6.1.5 Software Defined Radio
Since different wireless interfaces will be used in B3G, Software Defined Radio (SDR) appears to be
a cost-effective solution to implement several access approaches in one terminal. SDR uses a flexible
architecture that allows the wireless interface to be reconfigured. This allows multistandard wireless
interface operation with a common hardware platform, opening the door for forward compatibility.
Furthermore, SDR is an enabler for cooperative networks. SDR allows dynamic modifications of the
radio frequency, baseband processing, and even the MAC layer of the terminal (which can utilize a
particular wireless interface by reconfiguring the system). The degree of flexibility brought by realtime
reconfigurability opens up a new world of possibilities for users, operators, services providers,
and terminal manufacturers. Users can establish connection to any network, allowing simple local
and global roaming. Users can also benefit from the low-cost terminals that this technology can
entails. Hardware and software updates can easily and wirelessly be carried out by users or operators.

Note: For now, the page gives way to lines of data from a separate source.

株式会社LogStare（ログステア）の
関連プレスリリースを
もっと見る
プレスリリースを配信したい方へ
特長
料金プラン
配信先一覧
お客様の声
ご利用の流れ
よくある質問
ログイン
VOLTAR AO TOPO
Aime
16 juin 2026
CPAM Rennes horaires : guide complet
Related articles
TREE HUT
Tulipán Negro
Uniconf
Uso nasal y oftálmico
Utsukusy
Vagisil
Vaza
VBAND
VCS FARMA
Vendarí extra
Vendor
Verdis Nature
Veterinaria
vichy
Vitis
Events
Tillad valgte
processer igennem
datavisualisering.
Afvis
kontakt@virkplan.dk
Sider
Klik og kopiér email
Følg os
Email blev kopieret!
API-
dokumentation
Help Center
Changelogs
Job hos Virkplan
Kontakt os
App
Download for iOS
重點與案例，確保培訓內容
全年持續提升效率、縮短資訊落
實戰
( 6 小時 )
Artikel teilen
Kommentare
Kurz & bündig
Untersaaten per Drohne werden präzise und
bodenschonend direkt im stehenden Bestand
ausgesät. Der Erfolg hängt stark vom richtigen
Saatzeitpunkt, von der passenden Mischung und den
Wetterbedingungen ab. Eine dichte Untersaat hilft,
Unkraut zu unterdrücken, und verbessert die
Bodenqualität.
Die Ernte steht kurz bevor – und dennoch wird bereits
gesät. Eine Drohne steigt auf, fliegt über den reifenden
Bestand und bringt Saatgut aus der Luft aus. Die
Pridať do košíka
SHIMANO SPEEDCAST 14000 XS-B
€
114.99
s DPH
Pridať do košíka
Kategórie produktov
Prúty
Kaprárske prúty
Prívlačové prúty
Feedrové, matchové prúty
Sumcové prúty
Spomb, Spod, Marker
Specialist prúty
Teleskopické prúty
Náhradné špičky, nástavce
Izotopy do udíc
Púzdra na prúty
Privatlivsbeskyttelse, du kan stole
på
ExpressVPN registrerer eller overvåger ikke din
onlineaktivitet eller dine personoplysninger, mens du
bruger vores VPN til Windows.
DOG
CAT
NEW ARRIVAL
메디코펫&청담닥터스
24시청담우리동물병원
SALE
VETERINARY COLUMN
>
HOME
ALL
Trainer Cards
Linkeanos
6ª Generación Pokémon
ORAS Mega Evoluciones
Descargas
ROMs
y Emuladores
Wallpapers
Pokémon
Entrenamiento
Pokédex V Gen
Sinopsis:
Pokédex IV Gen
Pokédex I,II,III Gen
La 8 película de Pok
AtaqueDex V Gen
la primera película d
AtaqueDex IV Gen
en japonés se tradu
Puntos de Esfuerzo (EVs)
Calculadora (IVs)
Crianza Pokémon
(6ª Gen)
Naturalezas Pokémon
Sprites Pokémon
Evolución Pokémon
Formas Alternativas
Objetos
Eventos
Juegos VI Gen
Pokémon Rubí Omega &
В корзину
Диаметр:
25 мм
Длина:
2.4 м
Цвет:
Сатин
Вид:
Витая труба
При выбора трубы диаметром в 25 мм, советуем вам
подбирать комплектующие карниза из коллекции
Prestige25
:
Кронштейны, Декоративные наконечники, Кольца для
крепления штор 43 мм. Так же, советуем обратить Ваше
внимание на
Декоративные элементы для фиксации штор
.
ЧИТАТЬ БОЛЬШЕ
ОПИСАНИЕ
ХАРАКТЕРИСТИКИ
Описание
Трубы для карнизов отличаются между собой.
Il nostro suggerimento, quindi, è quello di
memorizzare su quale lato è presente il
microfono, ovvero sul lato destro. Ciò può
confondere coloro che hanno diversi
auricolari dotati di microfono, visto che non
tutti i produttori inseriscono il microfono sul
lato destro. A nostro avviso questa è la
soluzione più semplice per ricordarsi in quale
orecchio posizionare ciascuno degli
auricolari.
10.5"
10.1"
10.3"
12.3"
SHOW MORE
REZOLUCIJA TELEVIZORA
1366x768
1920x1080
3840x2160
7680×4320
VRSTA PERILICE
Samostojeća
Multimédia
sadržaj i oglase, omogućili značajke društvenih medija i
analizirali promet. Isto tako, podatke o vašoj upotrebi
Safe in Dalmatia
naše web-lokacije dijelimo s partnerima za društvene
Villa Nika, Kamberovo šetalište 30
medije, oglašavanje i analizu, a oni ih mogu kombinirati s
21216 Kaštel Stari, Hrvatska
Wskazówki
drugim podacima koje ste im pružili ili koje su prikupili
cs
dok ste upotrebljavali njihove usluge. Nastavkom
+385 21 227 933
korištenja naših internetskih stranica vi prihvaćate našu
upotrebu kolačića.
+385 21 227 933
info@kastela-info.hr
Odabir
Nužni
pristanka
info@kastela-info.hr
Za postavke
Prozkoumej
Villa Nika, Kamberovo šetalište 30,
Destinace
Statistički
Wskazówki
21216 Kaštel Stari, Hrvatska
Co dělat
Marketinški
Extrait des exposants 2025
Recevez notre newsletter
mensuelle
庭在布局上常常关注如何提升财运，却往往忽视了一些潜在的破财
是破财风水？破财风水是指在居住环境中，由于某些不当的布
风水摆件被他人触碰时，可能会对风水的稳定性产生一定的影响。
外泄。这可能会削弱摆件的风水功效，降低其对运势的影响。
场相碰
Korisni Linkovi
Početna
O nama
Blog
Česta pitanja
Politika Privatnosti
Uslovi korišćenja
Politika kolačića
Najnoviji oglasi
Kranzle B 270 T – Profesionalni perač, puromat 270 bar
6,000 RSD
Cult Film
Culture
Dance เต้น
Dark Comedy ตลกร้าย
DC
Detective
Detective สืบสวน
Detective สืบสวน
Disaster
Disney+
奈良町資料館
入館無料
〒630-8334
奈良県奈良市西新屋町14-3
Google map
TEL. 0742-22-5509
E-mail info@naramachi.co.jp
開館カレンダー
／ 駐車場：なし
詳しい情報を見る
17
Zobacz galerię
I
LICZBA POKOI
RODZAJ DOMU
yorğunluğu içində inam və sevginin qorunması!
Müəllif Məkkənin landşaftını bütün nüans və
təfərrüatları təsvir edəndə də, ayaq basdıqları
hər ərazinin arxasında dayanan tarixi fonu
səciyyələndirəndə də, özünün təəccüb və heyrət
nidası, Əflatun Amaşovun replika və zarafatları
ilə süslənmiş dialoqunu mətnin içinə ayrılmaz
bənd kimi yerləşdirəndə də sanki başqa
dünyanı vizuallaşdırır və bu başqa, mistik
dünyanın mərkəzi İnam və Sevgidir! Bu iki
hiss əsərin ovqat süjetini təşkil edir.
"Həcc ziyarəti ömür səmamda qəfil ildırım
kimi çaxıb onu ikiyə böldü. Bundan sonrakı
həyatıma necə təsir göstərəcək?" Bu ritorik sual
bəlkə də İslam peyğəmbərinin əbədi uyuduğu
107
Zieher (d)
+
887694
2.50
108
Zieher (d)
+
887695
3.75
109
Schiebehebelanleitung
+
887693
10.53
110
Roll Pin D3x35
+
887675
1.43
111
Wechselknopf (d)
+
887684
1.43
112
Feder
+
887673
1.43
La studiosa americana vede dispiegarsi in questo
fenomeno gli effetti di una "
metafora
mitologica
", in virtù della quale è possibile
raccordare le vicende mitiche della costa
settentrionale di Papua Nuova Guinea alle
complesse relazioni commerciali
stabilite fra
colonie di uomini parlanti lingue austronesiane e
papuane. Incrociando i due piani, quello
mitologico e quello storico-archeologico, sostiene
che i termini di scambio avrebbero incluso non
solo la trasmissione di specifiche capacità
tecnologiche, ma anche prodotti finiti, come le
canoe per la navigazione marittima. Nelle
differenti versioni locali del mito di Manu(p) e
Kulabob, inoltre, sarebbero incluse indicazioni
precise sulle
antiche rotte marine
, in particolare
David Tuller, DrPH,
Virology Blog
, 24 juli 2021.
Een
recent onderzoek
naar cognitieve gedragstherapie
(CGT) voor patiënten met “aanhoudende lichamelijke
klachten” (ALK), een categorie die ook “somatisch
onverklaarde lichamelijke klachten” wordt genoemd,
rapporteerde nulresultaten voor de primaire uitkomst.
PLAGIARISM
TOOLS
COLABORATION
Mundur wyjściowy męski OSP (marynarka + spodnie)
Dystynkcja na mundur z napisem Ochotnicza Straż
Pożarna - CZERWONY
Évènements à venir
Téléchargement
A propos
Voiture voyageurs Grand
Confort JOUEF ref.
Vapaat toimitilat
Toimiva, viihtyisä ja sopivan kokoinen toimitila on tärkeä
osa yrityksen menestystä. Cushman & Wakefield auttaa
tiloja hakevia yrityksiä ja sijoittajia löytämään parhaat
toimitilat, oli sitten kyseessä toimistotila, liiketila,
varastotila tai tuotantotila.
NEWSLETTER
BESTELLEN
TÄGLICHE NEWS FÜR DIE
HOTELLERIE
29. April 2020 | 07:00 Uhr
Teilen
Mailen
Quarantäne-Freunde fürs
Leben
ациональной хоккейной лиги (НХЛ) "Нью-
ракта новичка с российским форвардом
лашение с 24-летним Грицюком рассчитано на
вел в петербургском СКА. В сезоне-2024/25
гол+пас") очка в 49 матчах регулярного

Manufacturers can also take advantage of SDR as large volumes of terminals with identical hardware
(and fewer components) are produced. Even upgrades or changes in the terminals can be easily
effected. In addition, service providers can exploit this flexibility to match their operation and services
to user demands better [532].
The shift in B3G toward IP-based, high-speed multimedia wireless traffic demands a high spectral
efficiency. A natural corollary to this is a need for cooperation across subnetworks and the use of
multi-hop relaying. Regulatory reforms could free up bandwidth currently used for analog broadcasting
– high-frequency bands – for B3G systems [534]. The more efficient modulation schemes
discussed above cannot be retrofitted into 3G architecture, which is one of the reasons B3G research
is being conducted before 3G systems are fully implemented (another reason is that 3G performance
may not be sufficient for future high-performance applications like full-motion video and wireless
teleconferencing). Spectrum regulation bodies must get involved in guiding the researchers by indicating
which frequency bands might be used for B3G. Along with regulatory reforms, a number
of spectrum allocation decisions, spectrum standardization decisions, spectrum availability decisions,
technology innovations, component development, signal processing, and switching enhancements,
plus intervendor cooperation have to take place before the vision of B3G will materialize. Standardization
of wireless networks in terms of modulation techniques, switching schemes, and roaming is
an absolute necessity for B3G technology. However, B3G is not an independent replacement architecture
for existing systems. Network architects must base their vision of B3G architecture on hybrid
network concepts that integrate wireless WANs, wireless LANs (IEEE 802.11a, IEEE 802.11b, IEEE
802.11g, IEEE 802.15, and IEEE 802.16), Bluetooth technology, and fiber-based backbones with
broadband wireless (B3G) networks. Moreover, B3G planning must allow for a smooth transition
from the current state of existing networks to their coexistence with B3G systems [535].